Start of DATA LISTING

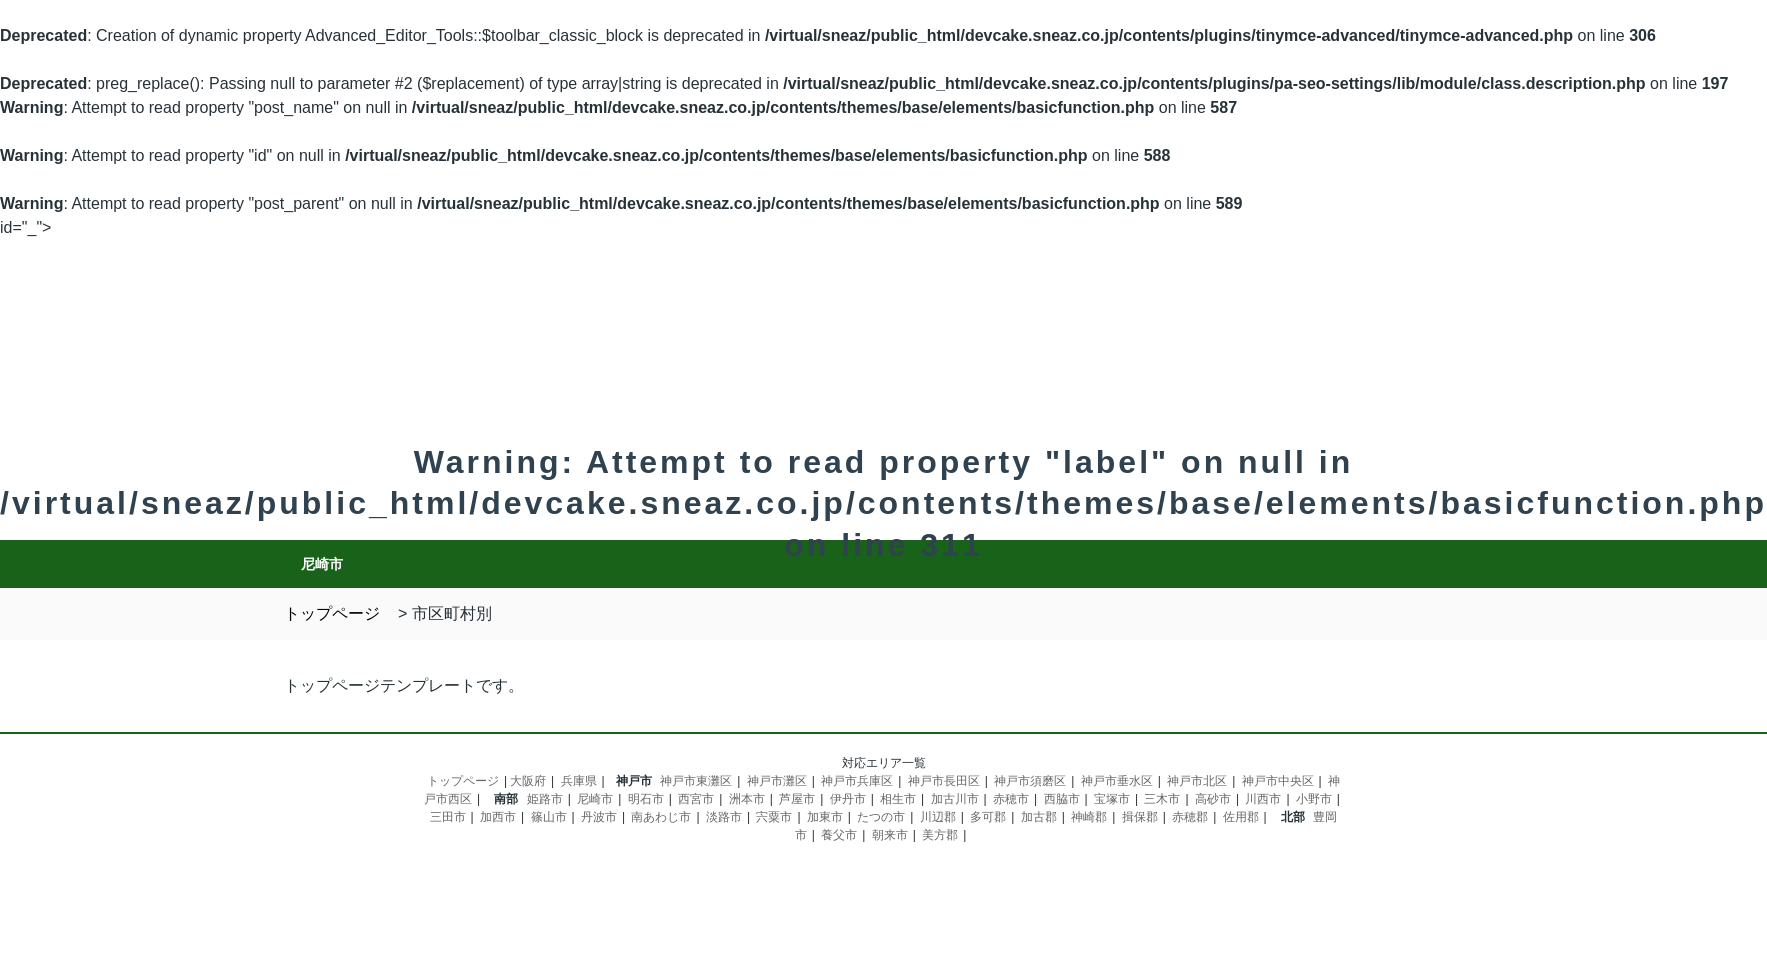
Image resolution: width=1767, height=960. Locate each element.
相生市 (898, 799)
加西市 (498, 817)
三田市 (448, 817)
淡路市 (724, 817)
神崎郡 (1089, 817)
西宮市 (696, 799)
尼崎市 (595, 799)
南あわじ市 (661, 817)
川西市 (1263, 799)
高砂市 (1213, 799)
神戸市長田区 (944, 781)
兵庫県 (579, 781)
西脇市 (1062, 799)
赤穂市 (1011, 799)
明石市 (646, 799)
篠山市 (549, 817)
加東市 (825, 817)
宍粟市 (774, 817)
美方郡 (940, 835)
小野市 (1314, 799)
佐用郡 (1241, 817)
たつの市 (881, 817)
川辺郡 (938, 817)
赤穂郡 (1190, 817)
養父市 (839, 835)
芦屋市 (797, 799)
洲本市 (747, 799)
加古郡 (1039, 817)
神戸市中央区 (1278, 781)
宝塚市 (1112, 799)
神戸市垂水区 (1117, 781)
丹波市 (599, 817)
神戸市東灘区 (696, 781)
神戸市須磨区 (1030, 781)
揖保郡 (1140, 817)
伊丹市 (848, 799)
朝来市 (890, 835)
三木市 (1162, 799)
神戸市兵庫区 (857, 781)
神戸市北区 (1197, 781)
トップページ (463, 781)
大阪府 (528, 781)
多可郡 (988, 817)
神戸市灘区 (777, 781)
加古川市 (955, 799)
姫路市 (545, 799)
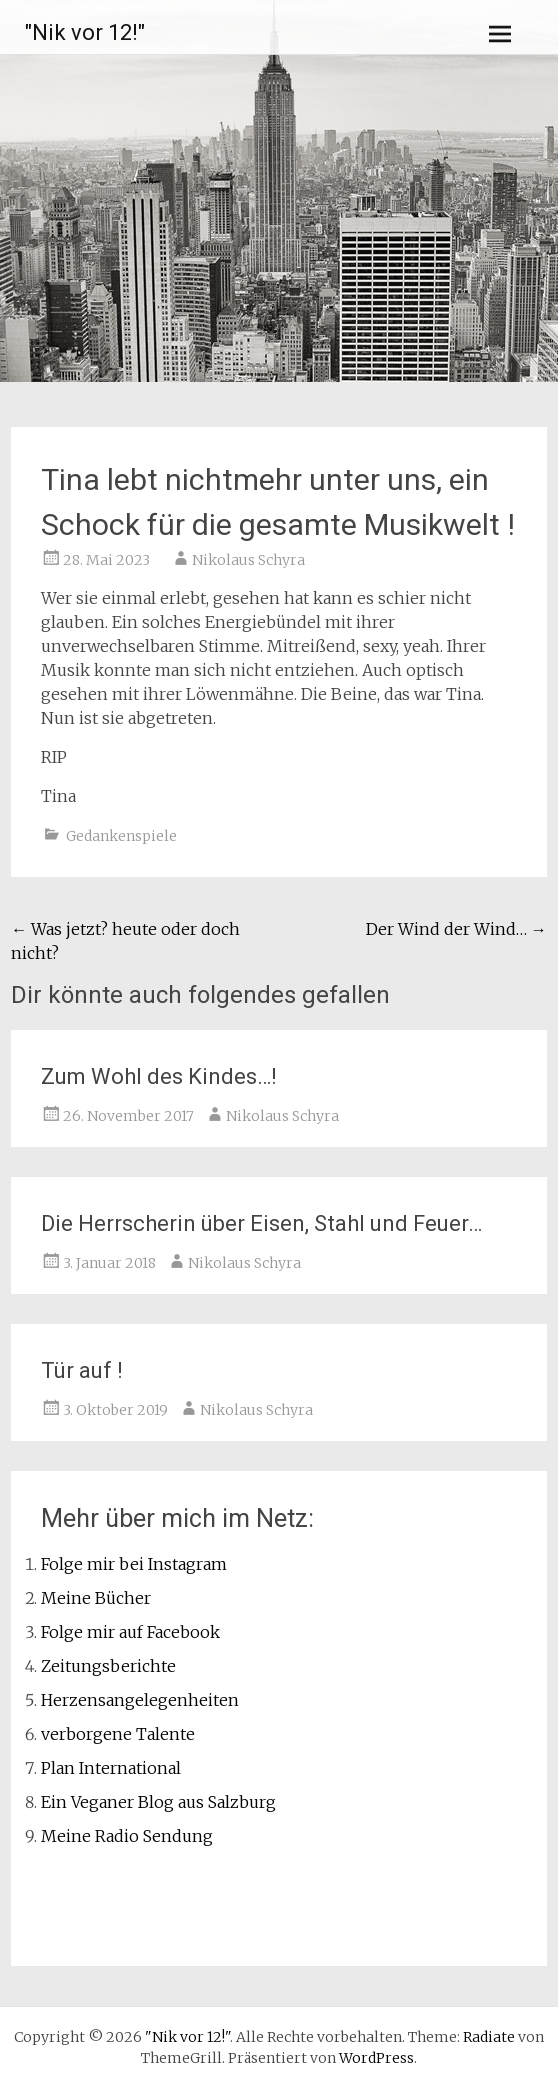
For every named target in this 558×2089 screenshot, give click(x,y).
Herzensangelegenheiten (140, 1700)
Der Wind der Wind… (456, 929)
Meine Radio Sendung (127, 1836)
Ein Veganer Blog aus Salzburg (158, 1802)
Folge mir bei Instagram (134, 1564)
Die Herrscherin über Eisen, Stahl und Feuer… (261, 1223)
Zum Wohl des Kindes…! (159, 1076)
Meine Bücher (96, 1598)
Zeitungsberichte (108, 1666)
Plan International (111, 1768)
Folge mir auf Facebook (130, 1632)
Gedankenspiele (121, 836)
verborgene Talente (118, 1734)
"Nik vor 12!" (85, 32)
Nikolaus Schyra (248, 560)
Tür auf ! (82, 1370)
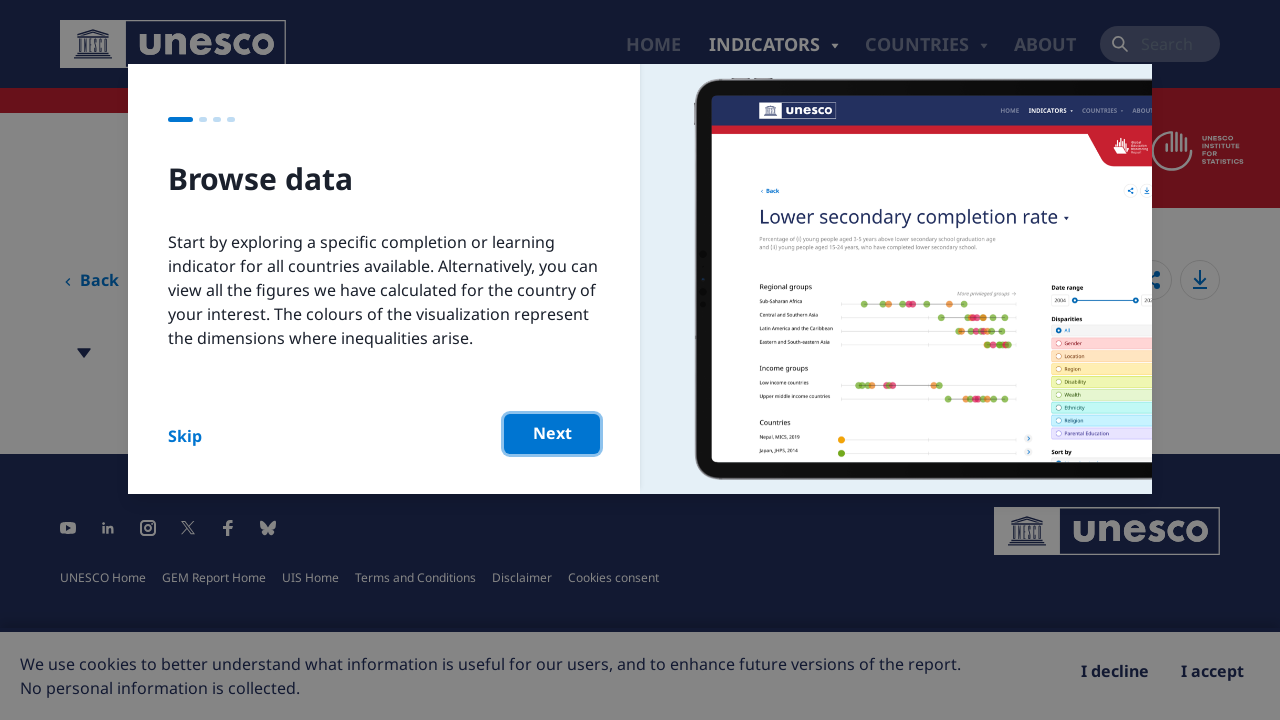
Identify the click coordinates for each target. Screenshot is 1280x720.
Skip (185, 436)
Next (552, 433)
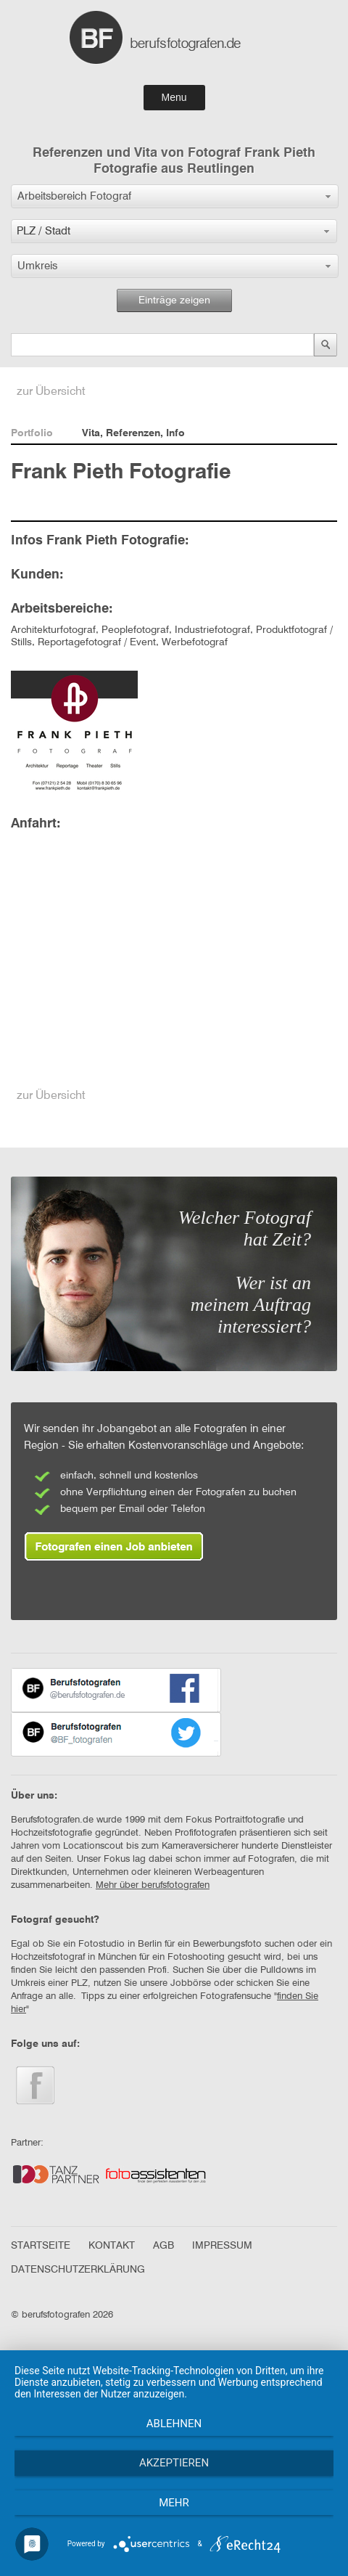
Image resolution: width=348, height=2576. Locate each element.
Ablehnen (174, 2423)
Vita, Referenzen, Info (133, 433)
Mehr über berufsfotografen (153, 1885)
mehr (174, 2502)
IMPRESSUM (222, 2246)
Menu (173, 97)
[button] (175, 196)
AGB (163, 2246)
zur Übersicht (51, 392)
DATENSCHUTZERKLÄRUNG (78, 2270)
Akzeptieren (174, 2462)
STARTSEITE (40, 2246)
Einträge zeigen (174, 300)
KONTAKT (111, 2246)
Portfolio (32, 433)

End of DATA LISTING

#### WORK ORDER:
Reproduce, word for word, every line starting at the line that contains "[button] (175, 196)" and ending with the final line of the entries.

#### SOLVED EXERCISE:
[button] (175, 196)
AGB (163, 2246)
zur Übersicht (51, 392)
DATENSCHUTZERKLÄRUNG (78, 2270)
Akzeptieren (174, 2462)
STARTSEITE (40, 2246)
Einträge zeigen (174, 300)
KONTAKT (111, 2246)
Portfolio (32, 433)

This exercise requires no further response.